Regardless of Add-on start-up speed, I found annoyance with Firefox itself. Occasionally on launch, I would be asked whether I wanted to install or skip updates to my Add-ons.
I found this process of having to choose to install or skip to be too much of a distraction, killing my flow when I was "in the zone" and wanted to look something up fast.
For this reason I stopped using Firefox and have been happy with Chrome ever since.
I'm not getting it - why is addon loading a blocking action in the browser startup process in the first place??
I'm only using Adblock out of those, and i wouldnt mind if adblock was not loaded until a few seconds after I got control. This would highlight very effectively that the addon - and not the browser - is slow. And hopefully get the authors to have something done about it.

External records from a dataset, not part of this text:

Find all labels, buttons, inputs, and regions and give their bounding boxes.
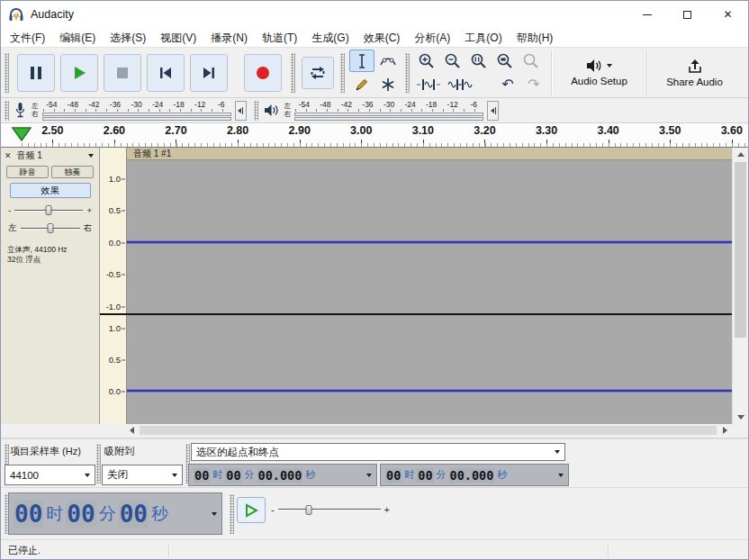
- vertical-scrollbar[interactable]: [732, 148, 748, 424]
- zoom-out-button[interactable]: [440, 50, 464, 71]
- seconds-field[interactable]: 00.000: [449, 468, 495, 483]
- loop-toolbar-grip[interactable]: [291, 53, 295, 93]
- vertical-scroll-thumb[interactable]: [735, 162, 746, 338]
- edit-toolbar-grip[interactable]: [405, 53, 410, 93]
- skip-to-start-button[interactable]: [147, 54, 185, 92]
- draw-tool[interactable]: [349, 73, 374, 95]
- menu-item[interactable]: 文件(F): [3, 28, 52, 48]
- hours-field[interactable]: 00: [385, 468, 402, 483]
- clip-header[interactable]: 音频 1 #1: [127, 148, 732, 160]
- menu-item[interactable]: 分析(A): [407, 28, 457, 48]
- pan-slider-thumb[interactable]: [47, 223, 53, 233]
- scroll-right-button[interactable]: [717, 424, 732, 437]
- menu-item[interactable]: 帮助(H): [510, 28, 561, 48]
- record-button[interactable]: [244, 54, 282, 92]
- ibeam-icon: [356, 53, 367, 69]
- playhead-triangle[interactable]: [12, 127, 32, 141]
- silence-audio-button[interactable]: [446, 74, 474, 95]
- loop-button[interactable]: [302, 57, 334, 89]
- zoom-toggle-icon: [522, 52, 539, 69]
- hours-field[interactable]: 00: [14, 501, 43, 528]
- share-audio-button[interactable]: Share Audio: [651, 50, 738, 96]
- track-depth-info: 32位 浮点: [7, 255, 99, 265]
- mute-button[interactable]: 静音: [6, 166, 49, 178]
- snap-toolbar-grip[interactable]: [96, 444, 101, 483]
- selection-start-display[interactable]: 00 时 00 分 00.000 秒: [188, 464, 377, 486]
- multi-tool[interactable]: [375, 73, 401, 95]
- gain-slider[interactable]: [14, 204, 83, 216]
- waveform-area[interactable]: 音频 1 #1: [127, 148, 732, 424]
- selection-range-mode-dropdown[interactable]: 选区的起点和终点: [191, 443, 565, 461]
- solo-button[interactable]: 独奏: [51, 166, 94, 178]
- playback-meter-handle[interactable]: [487, 101, 499, 121]
- transport-toolbar-grip[interactable]: [5, 53, 9, 93]
- stop-button[interactable]: [104, 54, 141, 92]
- project-rate-combo[interactable]: 44100: [5, 465, 95, 485]
- menu-item[interactable]: 轨道(T): [255, 28, 304, 48]
- maximize-button[interactable]: [667, 1, 708, 28]
- play-at-speed-button[interactable]: [237, 497, 266, 523]
- dropdown-arrow: [79, 465, 95, 484]
- zoom-toggle-button[interactable]: [519, 50, 542, 71]
- snap-to-value: 关闭: [107, 468, 128, 482]
- tools-toolbar-grip[interactable]: [340, 53, 345, 93]
- timeline-ruler[interactable]: 2.502.602.702.802.903.003.103.203.303.40…: [1, 123, 748, 148]
- scroll-down-button[interactable]: [733, 411, 748, 424]
- track-close-button[interactable]: ✕: [5, 151, 12, 160]
- scroll-left-button[interactable]: [124, 424, 139, 437]
- scroll-up-button[interactable]: [733, 148, 748, 161]
- audio-setup-button[interactable]: Audio Setup: [555, 50, 643, 96]
- play-button[interactable]: [60, 54, 98, 92]
- track-menu-caret-icon[interactable]: [88, 154, 94, 158]
- zoom-to-fit-button[interactable]: [492, 50, 516, 71]
- menu-item[interactable]: 生成(G): [304, 28, 356, 48]
- effects-button[interactable]: 效果: [10, 183, 91, 198]
- play-at-speed-grip[interactable]: [230, 494, 234, 534]
- seconds-field[interactable]: 00.000: [257, 468, 303, 483]
- zoom-to-selection-button[interactable]: [466, 50, 490, 71]
- menu-item[interactable]: 视图(V): [153, 28, 203, 48]
- skip-to-end-button[interactable]: [190, 54, 228, 92]
- vertical-scale-ruler[interactable]: 1.0 0.5 0.0 -0.5 -1.0 1.0 0.5 0.0: [100, 148, 127, 424]
- menu-item[interactable]: 播录(N): [203, 28, 255, 48]
- menu-item[interactable]: 工具(O): [457, 28, 509, 48]
- redo-button[interactable]: ↷: [522, 74, 546, 95]
- recording-meter[interactable]: -54-48-42-36-30-24-18-12-6: [41, 100, 232, 121]
- menu-item[interactable]: 选择(S): [103, 28, 153, 48]
- minutes-field[interactable]: 00: [225, 468, 241, 483]
- recording-meter-grip[interactable]: [5, 101, 9, 121]
- playback-speed-slider[interactable]: [278, 503, 381, 517]
- hours-field[interactable]: 00: [194, 468, 210, 483]
- format-dropdown-arrow[interactable]: [558, 474, 564, 477]
- recording-meter-handle[interactable]: [235, 101, 247, 121]
- envelope-tool[interactable]: [375, 50, 401, 72]
- menu-item[interactable]: 效果(C): [356, 28, 408, 48]
- horizontal-scroll-thumb[interactable]: [140, 426, 717, 435]
- audio-position-display[interactable]: 00 时 00 分 00 秒: [8, 492, 222, 535]
- horizontal-scrollbar[interactable]: [124, 424, 732, 437]
- selection-tool[interactable]: [349, 50, 374, 72]
- format-dropdown-arrow[interactable]: [366, 474, 372, 477]
- minutes-field[interactable]: 00: [66, 501, 95, 528]
- zoom-in-button[interactable]: [414, 50, 438, 71]
- undo-button[interactable]: ↶: [496, 74, 519, 95]
- selection-end-display[interactable]: 00 时 00 分 00.000 秒: [380, 464, 569, 486]
- trim-audio-button[interactable]: [414, 74, 443, 95]
- track-area: ✕ 音频 1 静音 独奏 效果 - + 左 右 立体声, 44100 Hz 3: [1, 148, 748, 424]
- minutes-field[interactable]: 00: [417, 468, 433, 483]
- speed-slider-thumb[interactable]: [305, 505, 311, 515]
- pause-button[interactable]: [17, 54, 55, 92]
- seconds-field[interactable]: 00: [119, 501, 149, 528]
- snap-to-combo[interactable]: 关闭: [102, 465, 183, 485]
- close-button[interactable]: ✕: [708, 1, 748, 28]
- minimize-button[interactable]: [627, 1, 667, 28]
- pan-slider[interactable]: [21, 222, 80, 234]
- menu-item[interactable]: 编辑(E): [52, 28, 103, 48]
- playback-meter-grip[interactable]: [254, 101, 258, 121]
- playback-meter[interactable]: -54-48-42-36-30-24-18-12-6: [293, 100, 484, 121]
- track-name[interactable]: 音频 1: [17, 149, 42, 162]
- gain-slider-thumb[interactable]: [46, 205, 52, 215]
- dropdown-arrow: [549, 444, 564, 460]
- format-dropdown-arrow[interactable]: [212, 512, 217, 516]
- scale-label: 1.0: [109, 174, 121, 184]
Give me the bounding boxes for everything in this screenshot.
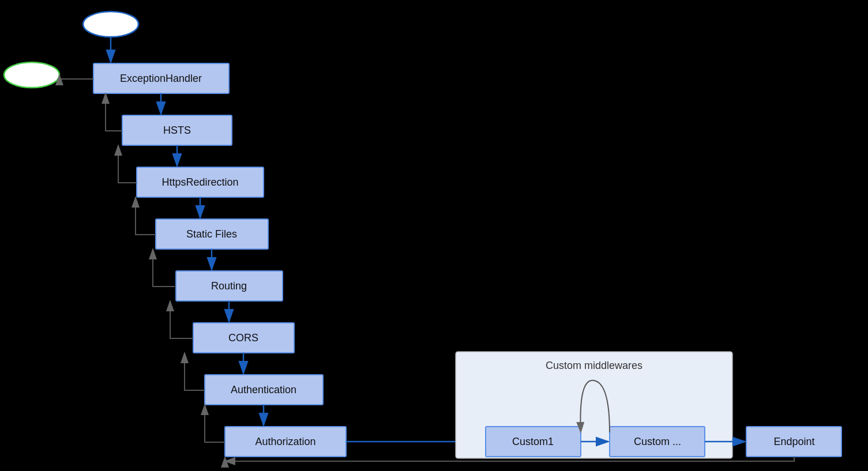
custom1-label: Custom1: [512, 436, 554, 447]
cors-label: CORS: [228, 332, 258, 344]
authentication-label: Authentication: [231, 384, 296, 395]
return-auth-cors: [185, 353, 205, 390]
endpoint-label: Endpoint: [773, 436, 814, 447]
diagram-container: Request Response ExceptionHandler HSTS H…: [0, 0, 868, 471]
exception-handler-label: ExceptionHandler: [120, 73, 202, 84]
return-routing-static: [153, 249, 176, 287]
return-authz-auth: [205, 405, 225, 442]
response-label: Response: [11, 69, 52, 79]
return-exception-response: [59, 75, 93, 79]
custom-middlewares-label: Custom middlewares: [546, 360, 642, 371]
return-static-https: [136, 197, 156, 235]
https-redirection-label: HttpsRedirection: [161, 176, 238, 188]
authorization-label: Authorization: [255, 436, 315, 447]
return-cors-routing: [170, 301, 193, 338]
routing-label: Routing: [211, 280, 247, 292]
return-hsts-exception: [106, 93, 122, 131]
request-label: Request: [93, 18, 128, 28]
static-files-label: Static Files: [186, 228, 237, 240]
return-https-hsts: [118, 145, 137, 183]
hsts-label: HSTS: [163, 125, 191, 136]
customn-label: Custom ...: [634, 436, 681, 447]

I'm quite disappointed that they don't seem to provide any feedback or guidance for developers on how to write well-performing plugins. Without that to sweeten the post it just seems a bit ungrateful, given that plugins are one of the major reasons Firefox got so popular in the first place.
Edit: it's there on the right, but my well-honed ad blindness didn't let me see it. Either way it's not exactly prominent.
While I am personally largely against extensions, I wouldn't be if their allocation was managed better. I think that the extension should say what websites it's intended for (Greasemonkey does this) and be in the javascript process for those pages only. It shouldn't be separate, it shouldn't be in memory before the page is even open.
I've been using Opera for years, if I did need anything I'd use UserJS (Greasemonkey done properly, built-in). I have no extensions, and only two userJSs (youtube download, and gawker fix). I have adblocker and firebug as built in functions of the browser, I have custom searches instead of things like Tineye extension that I have on Chrome.
I use two browsers, for very separate purposes. Firefox is for research (good automatic proxy handling, Zotero), Chrome for general browsing (fast, stable). It's got the added benefit that it splits my focus--if I'm on Firefox it's for serious stuff.
(You probably know that already but I am mentioning it for people who don’t. I had never thought of Firebug and donations myself until I saw a message during an upgrade about a month or two ago.)
I am annoyed by the slow startup time of FF, but since it mostly stays open all day long I can deal. I think the adblocking that firefox has is superior since it can prevent content from being downloaded, that alone is worth it. Firebug + FireSass + FireQuery are some tools I can't live without. Chrome has yet to match the features. Sure some keybindings are not as great, but overall a better tool is a better tool.
I can deal with a 15 second startup time for a super-rich browsing and debugging environment.
Once loaded, new tabs/windows do not have the startup penalty.
That said, the worst plugins can probably modify themselves to lazy-load the bulk of their code once the browser is started in the background when idle is detected?